Developed in Japan, it is produced from the Kojac plant which has been used for centuries in Japan for health and beauty. The plant contains elastic fibers and is packed with protein, minerals, vitamins, and fatty acids. The sponge ia actually made from dried and powdered Konjac root that has been mixed with water to form a paste. This goo is mixed with calcium hydroxide, poured into molds and heated to solidify the mixture. The plum size Kojac balls are then frozen for 24 hours then slowly dried to evaporate moisture. The final sponge has a pliable, bouncy texture and can be used with and without a cleanser.
There are two main types — hard and soft. The hard sponge needs to be soaked for 10-15 minutes before using it for the first time. Thereafter it needs 2-3 minutes of soaking each time its used. By contrast the soft Konjac sponge is ready to use right out of the package. During manufacturing the soft sponges are infused with an antibacterial liquid that keeps them soft.

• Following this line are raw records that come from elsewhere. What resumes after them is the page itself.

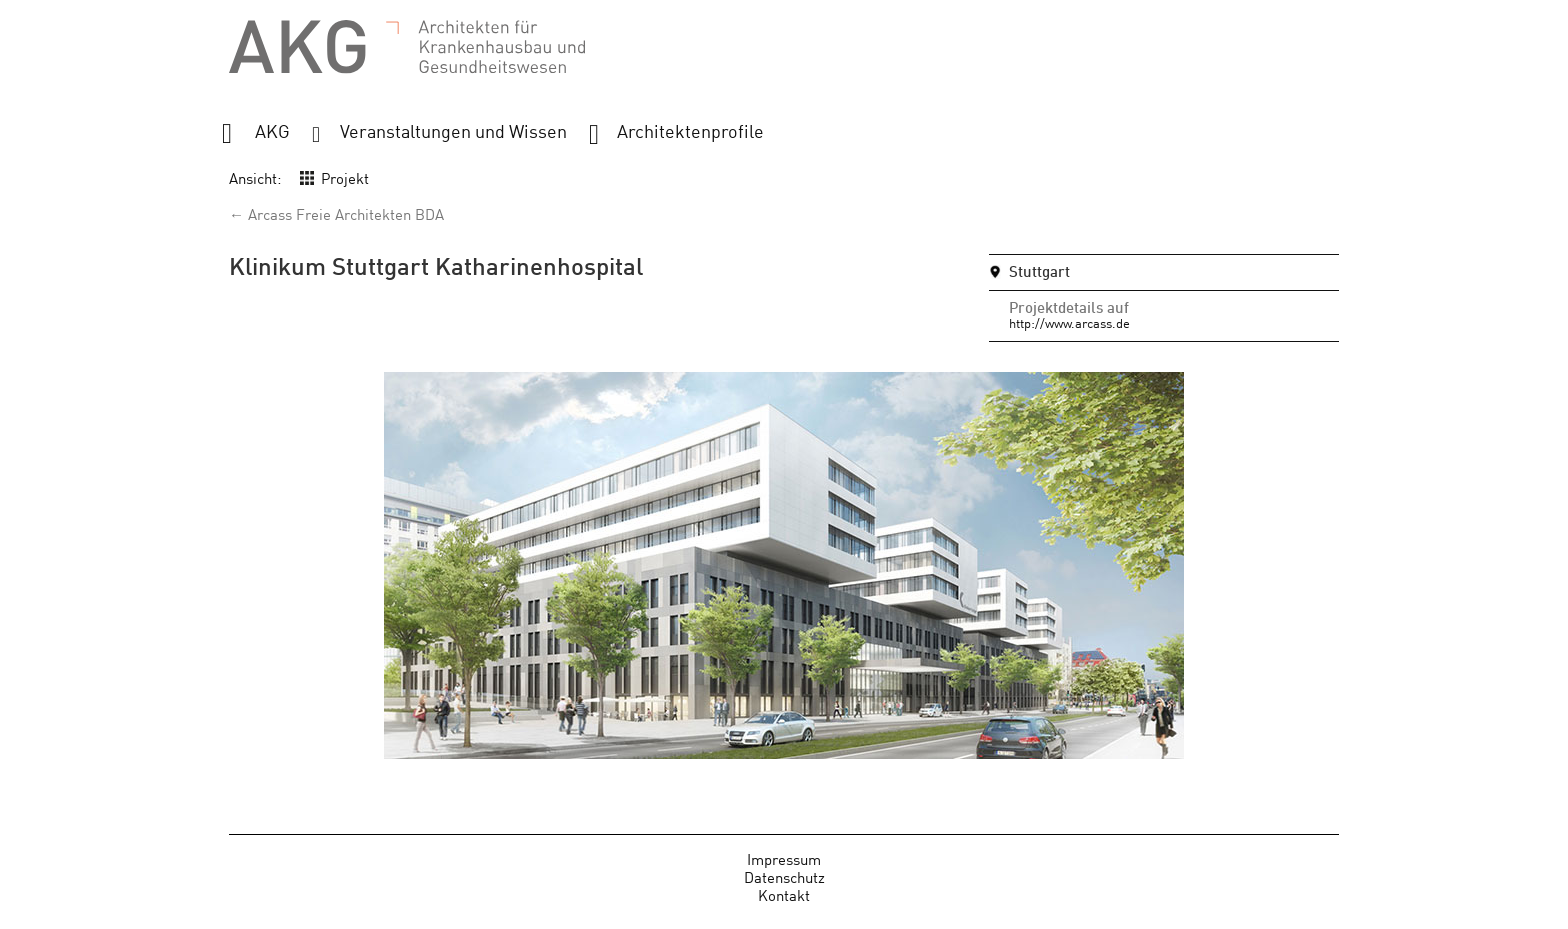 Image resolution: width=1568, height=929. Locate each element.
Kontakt (784, 894)
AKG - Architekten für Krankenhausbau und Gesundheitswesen (407, 47)
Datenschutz (784, 876)
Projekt (345, 177)
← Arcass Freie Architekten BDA (336, 213)
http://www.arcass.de (1069, 322)
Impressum (784, 858) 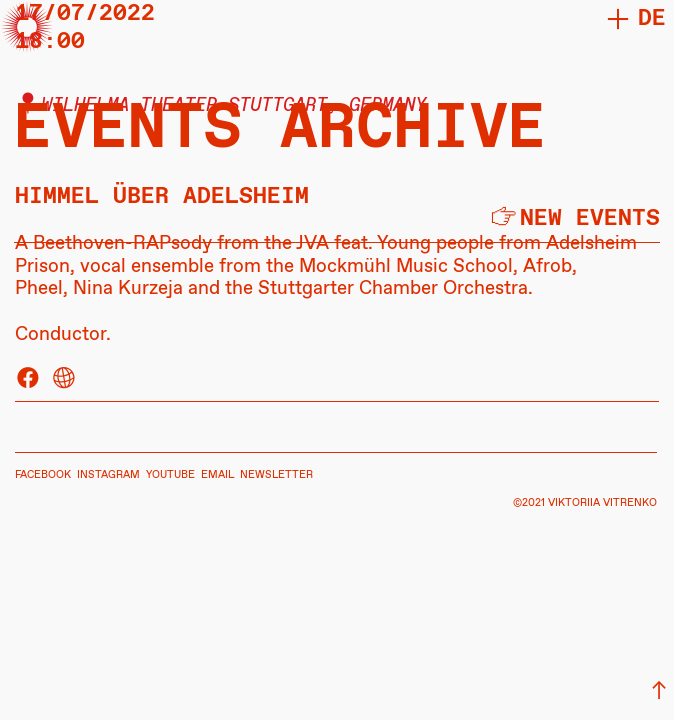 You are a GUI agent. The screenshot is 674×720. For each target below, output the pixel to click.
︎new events (574, 218)
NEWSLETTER (276, 475)
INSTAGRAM (108, 475)
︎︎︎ (659, 691)
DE (652, 18)
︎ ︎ (46, 379)
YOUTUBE (170, 475)
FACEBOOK (43, 475)
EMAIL (217, 475) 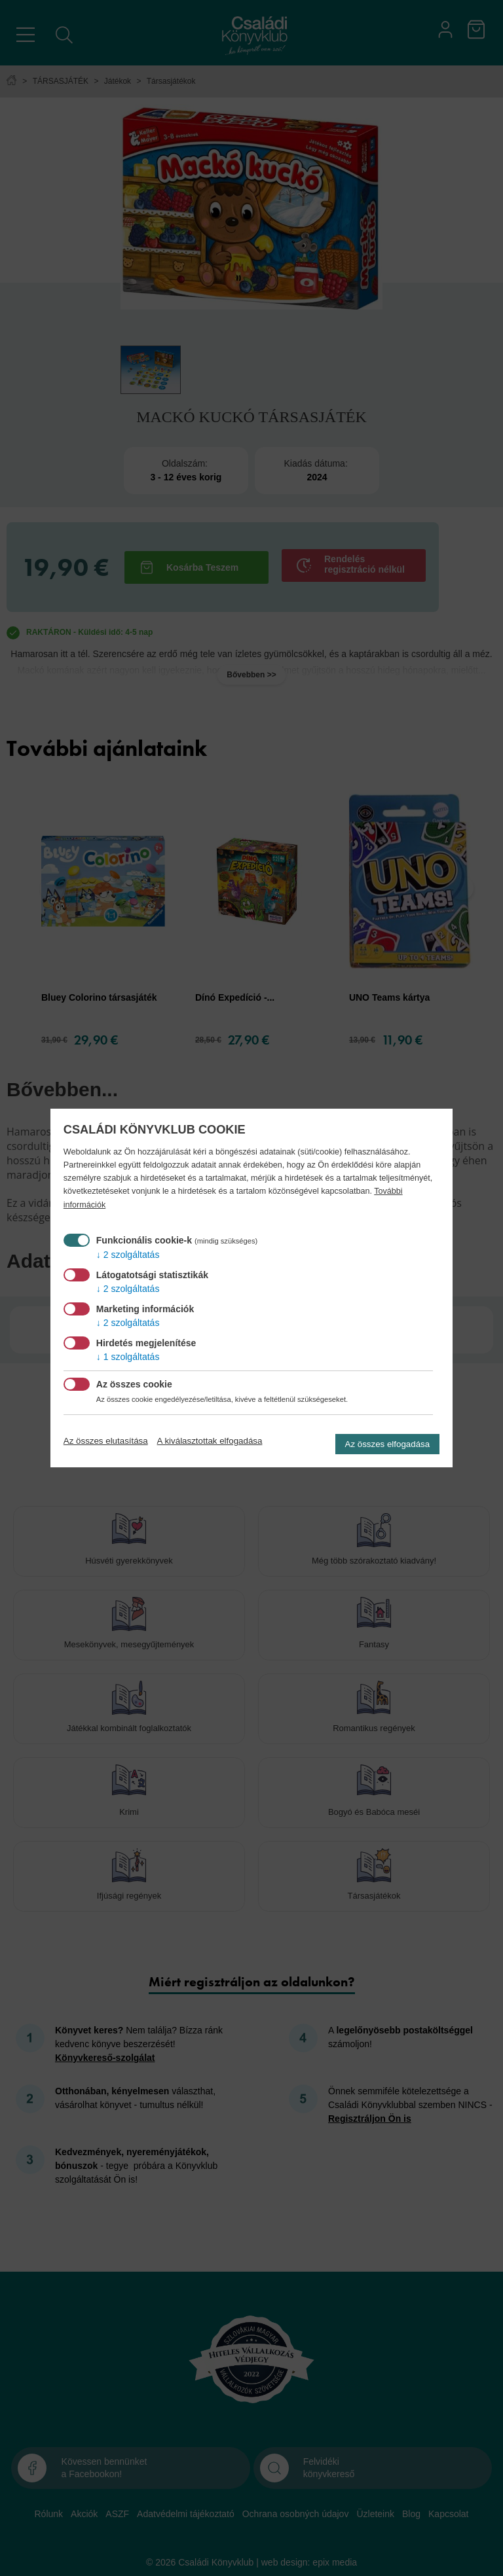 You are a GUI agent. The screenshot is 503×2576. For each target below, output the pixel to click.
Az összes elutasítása (106, 1441)
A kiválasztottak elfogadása (210, 1441)
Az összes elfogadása (387, 1444) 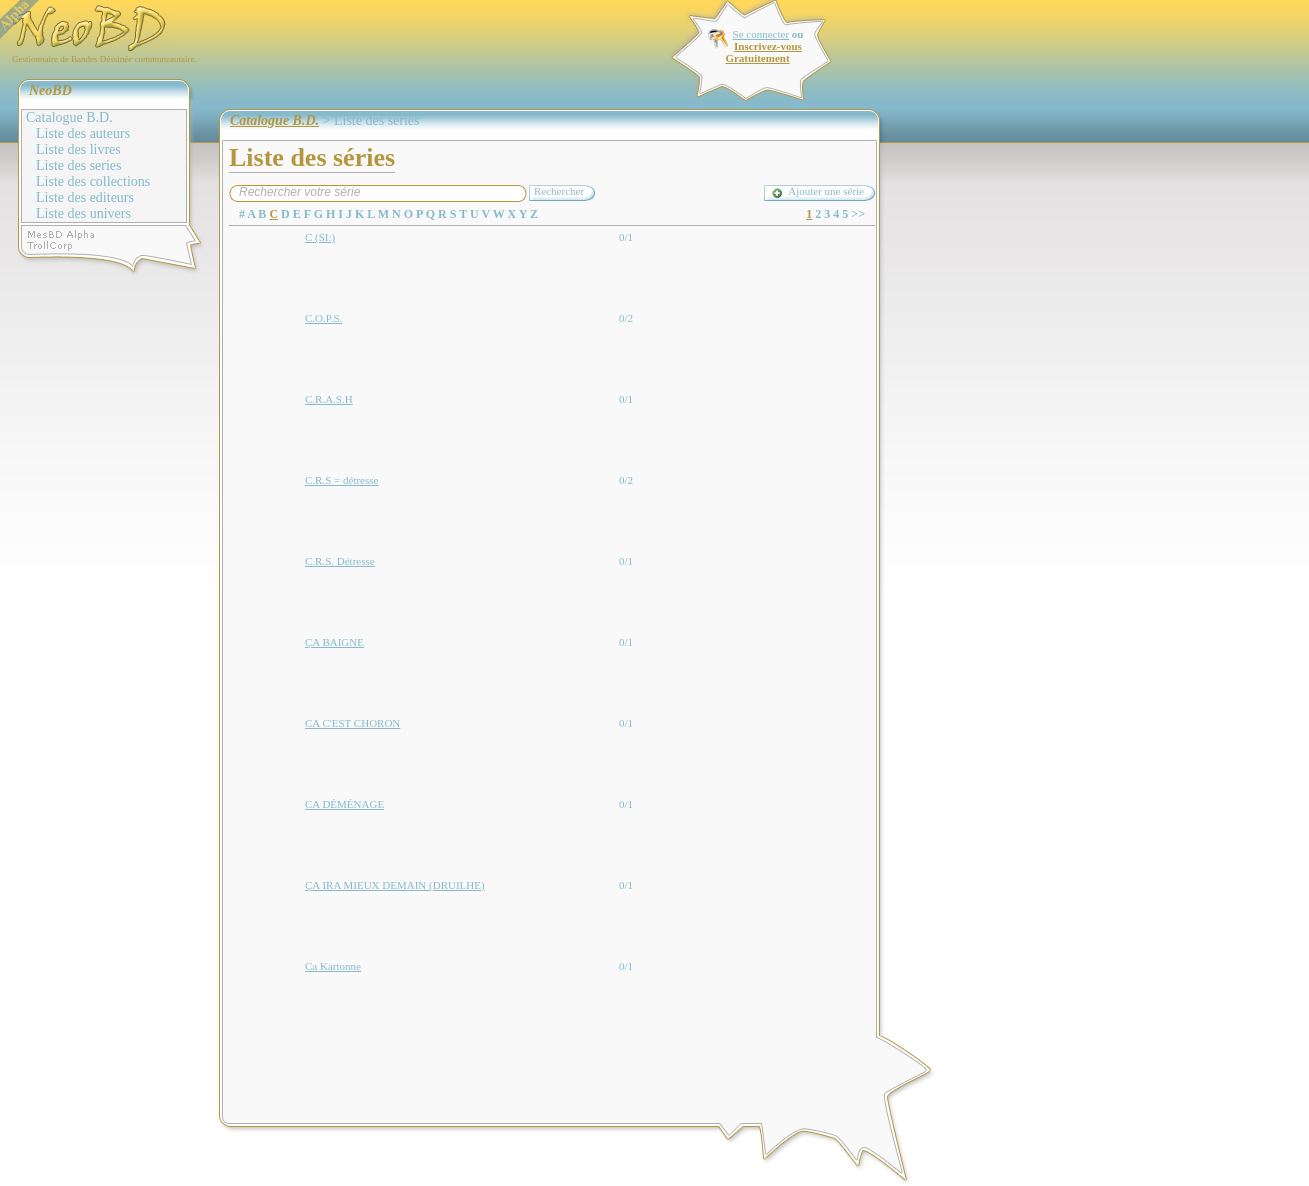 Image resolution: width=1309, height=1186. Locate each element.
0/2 (626, 318)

Konjac Sponges Field Trials
Not one to stand around, I started with the already moist and ready to use soft sponge. It felt a bit slimy and a little more abrasive than a regular washcloth. Right after washing my face my skin felt clean, but my nose was still a bit oily. In a few minutes my face began to feel very tight, a sign that serious exfoliation had taken place. However my skin did not have the polished rosy glow that I could see when I washed my face with a Clarisonic or glycolic treatment pads for exfoliation. I just did not see any improvement.
I continued to ue the Konjac sponge for 5 days and carefully squeezed it out and hung it up to dry after each use. Despite my TLC, the soft sponge started to smell funky after less than a week. The hard sponge did not mildew but it added a few extra minutes too my beauty routinue without any additional benefits.
To bottom line it, if you are a beauty junkie like me, you’re going to at least want to try it. But I doubt it will become a standard part of your skin care routinue.